Within nearly all artists, there are really SEVERAL artists, each trying to dominate the others. Sometimes, one manages to emerge victorious to the decimation of the rest, and in other cases, the triumph is only temporary. Sometimes the conflict between these artists can get really nasty, while in other cases, there is a kind of peaceful coexistence reminiscent of the "Cold War." An example would be a Realist painter who can't help dabbling from time to time in Impressionism. That's me. Or perhaps a painter might secretly, behind closed doors, late at night when no one is watching, harbor delusions of grandeur in becoming a great photographer. I also know a photographer who's fighting a losing battle to become an oil painter.
However, one of the problems artists encounter as they become "known" is that in most cases only ONE of the artists within them is recognized by the public, which likes to pigeonhole artists as to style and medium. And with success, that style and medium quickly becomes "set in stone." An example of this is Edward Hopper. We are all familiar with his oil paintings of lonely urban street corners, tourists baking in the sun, and nude female figures amidst the tired, empty confines of motel rooms. Even his sun-drenched landscapes with their pristine, Victorian houses have something of a "dreary" quality to them. But hiding inside this oil painter was a very adept watercolorist with a much more cheerful disposition. Hopper attributed this difference to the fact that given the transparency of the medium, it was very hard to do a somber watercolor.

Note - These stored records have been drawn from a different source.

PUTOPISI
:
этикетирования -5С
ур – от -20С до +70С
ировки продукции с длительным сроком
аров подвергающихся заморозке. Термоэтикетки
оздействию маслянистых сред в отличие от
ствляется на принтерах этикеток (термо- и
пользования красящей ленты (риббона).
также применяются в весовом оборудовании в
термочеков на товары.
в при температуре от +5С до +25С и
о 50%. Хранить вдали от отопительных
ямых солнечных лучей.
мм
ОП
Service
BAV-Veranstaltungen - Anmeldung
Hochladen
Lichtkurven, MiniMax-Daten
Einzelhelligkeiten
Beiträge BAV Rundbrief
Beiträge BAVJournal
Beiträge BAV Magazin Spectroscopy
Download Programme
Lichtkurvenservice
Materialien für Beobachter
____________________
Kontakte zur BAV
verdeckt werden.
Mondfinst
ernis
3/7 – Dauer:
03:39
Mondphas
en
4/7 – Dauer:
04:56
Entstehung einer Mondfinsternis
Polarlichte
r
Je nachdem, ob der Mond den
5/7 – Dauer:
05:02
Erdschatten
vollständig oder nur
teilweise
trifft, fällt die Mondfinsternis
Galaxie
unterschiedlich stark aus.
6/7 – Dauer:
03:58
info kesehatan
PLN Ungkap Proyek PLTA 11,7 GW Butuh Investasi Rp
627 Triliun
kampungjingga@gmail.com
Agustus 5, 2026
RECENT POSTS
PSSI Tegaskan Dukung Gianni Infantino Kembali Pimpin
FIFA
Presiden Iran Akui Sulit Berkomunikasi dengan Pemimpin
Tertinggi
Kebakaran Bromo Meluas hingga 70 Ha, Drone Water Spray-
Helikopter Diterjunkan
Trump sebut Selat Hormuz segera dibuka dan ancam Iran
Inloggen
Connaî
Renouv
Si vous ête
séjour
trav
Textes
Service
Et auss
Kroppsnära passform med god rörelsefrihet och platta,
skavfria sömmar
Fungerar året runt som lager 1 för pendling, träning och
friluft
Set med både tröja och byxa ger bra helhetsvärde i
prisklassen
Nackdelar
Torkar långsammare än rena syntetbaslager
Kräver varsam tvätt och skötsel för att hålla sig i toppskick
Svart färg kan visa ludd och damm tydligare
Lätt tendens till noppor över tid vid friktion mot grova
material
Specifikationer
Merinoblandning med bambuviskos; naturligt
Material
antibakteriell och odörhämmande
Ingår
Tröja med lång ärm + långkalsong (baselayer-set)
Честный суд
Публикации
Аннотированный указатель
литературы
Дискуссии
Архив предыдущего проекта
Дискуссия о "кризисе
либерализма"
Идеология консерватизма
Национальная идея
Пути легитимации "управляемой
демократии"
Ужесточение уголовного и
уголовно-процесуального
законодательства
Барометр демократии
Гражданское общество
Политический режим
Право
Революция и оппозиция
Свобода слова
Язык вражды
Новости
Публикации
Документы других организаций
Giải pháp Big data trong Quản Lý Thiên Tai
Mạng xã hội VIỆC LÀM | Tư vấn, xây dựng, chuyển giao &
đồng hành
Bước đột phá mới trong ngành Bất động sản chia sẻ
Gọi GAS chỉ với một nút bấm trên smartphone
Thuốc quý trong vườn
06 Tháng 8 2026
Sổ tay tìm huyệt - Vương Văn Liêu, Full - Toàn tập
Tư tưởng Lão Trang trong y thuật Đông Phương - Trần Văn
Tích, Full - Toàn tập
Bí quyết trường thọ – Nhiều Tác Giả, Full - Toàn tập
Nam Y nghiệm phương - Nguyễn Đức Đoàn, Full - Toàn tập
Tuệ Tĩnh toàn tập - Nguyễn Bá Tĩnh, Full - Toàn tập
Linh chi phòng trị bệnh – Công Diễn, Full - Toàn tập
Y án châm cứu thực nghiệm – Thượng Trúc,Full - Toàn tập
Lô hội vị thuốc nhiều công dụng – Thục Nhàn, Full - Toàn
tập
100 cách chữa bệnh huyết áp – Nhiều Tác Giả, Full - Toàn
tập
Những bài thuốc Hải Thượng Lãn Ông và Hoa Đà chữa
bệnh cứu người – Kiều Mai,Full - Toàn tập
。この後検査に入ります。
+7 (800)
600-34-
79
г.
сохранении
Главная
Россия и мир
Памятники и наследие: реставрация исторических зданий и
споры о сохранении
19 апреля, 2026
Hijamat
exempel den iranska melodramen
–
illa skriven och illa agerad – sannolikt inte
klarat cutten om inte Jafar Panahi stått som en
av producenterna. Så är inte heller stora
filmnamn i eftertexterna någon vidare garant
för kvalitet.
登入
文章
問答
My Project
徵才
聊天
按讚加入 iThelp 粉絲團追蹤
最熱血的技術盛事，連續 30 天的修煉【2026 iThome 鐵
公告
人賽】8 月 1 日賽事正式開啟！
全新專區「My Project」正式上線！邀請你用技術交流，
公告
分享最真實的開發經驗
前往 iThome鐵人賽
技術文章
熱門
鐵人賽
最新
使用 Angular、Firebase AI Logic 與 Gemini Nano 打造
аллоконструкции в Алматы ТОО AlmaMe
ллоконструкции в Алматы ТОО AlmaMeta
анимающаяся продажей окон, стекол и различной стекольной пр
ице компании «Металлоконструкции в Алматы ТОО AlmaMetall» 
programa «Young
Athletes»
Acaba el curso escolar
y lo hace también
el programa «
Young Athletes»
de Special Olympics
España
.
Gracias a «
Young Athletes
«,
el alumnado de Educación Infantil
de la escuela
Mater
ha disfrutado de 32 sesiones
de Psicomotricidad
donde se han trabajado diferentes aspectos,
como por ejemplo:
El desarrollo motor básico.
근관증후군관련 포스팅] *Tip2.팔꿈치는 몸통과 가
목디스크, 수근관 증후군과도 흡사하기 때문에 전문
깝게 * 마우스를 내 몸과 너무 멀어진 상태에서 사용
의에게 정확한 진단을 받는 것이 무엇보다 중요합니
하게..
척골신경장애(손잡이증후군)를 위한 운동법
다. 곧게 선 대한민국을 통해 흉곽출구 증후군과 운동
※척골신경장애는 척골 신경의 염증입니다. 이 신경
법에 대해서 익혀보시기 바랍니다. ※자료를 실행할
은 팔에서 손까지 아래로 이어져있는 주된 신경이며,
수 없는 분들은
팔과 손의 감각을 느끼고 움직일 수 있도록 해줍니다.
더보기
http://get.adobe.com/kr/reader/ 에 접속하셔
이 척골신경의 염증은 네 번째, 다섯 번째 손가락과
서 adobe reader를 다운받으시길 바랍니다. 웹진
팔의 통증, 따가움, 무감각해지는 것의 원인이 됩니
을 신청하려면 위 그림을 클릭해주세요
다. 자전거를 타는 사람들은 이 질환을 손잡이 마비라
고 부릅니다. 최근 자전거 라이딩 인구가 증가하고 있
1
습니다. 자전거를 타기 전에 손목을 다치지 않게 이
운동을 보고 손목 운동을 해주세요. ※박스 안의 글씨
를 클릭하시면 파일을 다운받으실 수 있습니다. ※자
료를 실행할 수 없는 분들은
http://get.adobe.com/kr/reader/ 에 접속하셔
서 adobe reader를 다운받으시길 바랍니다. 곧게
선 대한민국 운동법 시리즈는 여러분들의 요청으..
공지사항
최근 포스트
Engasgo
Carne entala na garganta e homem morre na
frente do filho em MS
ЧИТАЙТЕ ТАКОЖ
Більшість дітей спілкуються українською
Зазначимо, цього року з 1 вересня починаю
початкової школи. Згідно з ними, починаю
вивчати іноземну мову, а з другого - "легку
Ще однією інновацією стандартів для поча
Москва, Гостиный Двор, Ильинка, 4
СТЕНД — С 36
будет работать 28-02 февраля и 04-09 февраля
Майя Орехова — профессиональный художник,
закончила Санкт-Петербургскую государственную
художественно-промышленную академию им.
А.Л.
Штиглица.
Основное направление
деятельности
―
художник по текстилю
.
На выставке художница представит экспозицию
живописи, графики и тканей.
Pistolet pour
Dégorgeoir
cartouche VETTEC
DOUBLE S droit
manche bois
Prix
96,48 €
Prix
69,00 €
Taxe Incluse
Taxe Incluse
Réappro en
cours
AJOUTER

Hopper was first introduced to watercolors early in his career even though he was forty-one at the time. The time was the summer of 1923. He was working as an illustrator and starving as a painter. He had sold a grand total of but ONE painting when he met fellow artist, Josephine Nivison, who also introduced him to painting out of doors. The fact that a romance blossomed between them as quickly as his skill in the medium may also have had something to do with the lighter mood of his watercolor painting. While she painted the sea around Gloucester, Mass., he turned his back to the water and painted the beach houses and rustic fishing villages. Later that year, Josephine helped him get some of his watercolors into a Brooklyn Museum of Art show. There he sold his second painting. A later show at a private gallery sold out, eleven watercolors plus six more he dug out of a drawer at home. The next year he married Josephine and continued to paint off and on in watercolor for the next thirty years, yet ironically, it was the studio artist within him, that won out, creating work heavy with atmosphere and opaque paint, becoming the Edward Hopper we've all come to know and admire. An exhibit of his watercolors opens soon at the National Museum of American Art in Washington running through January 3, 2000, whereupon it moves on to Montgomery, Alabama, through March.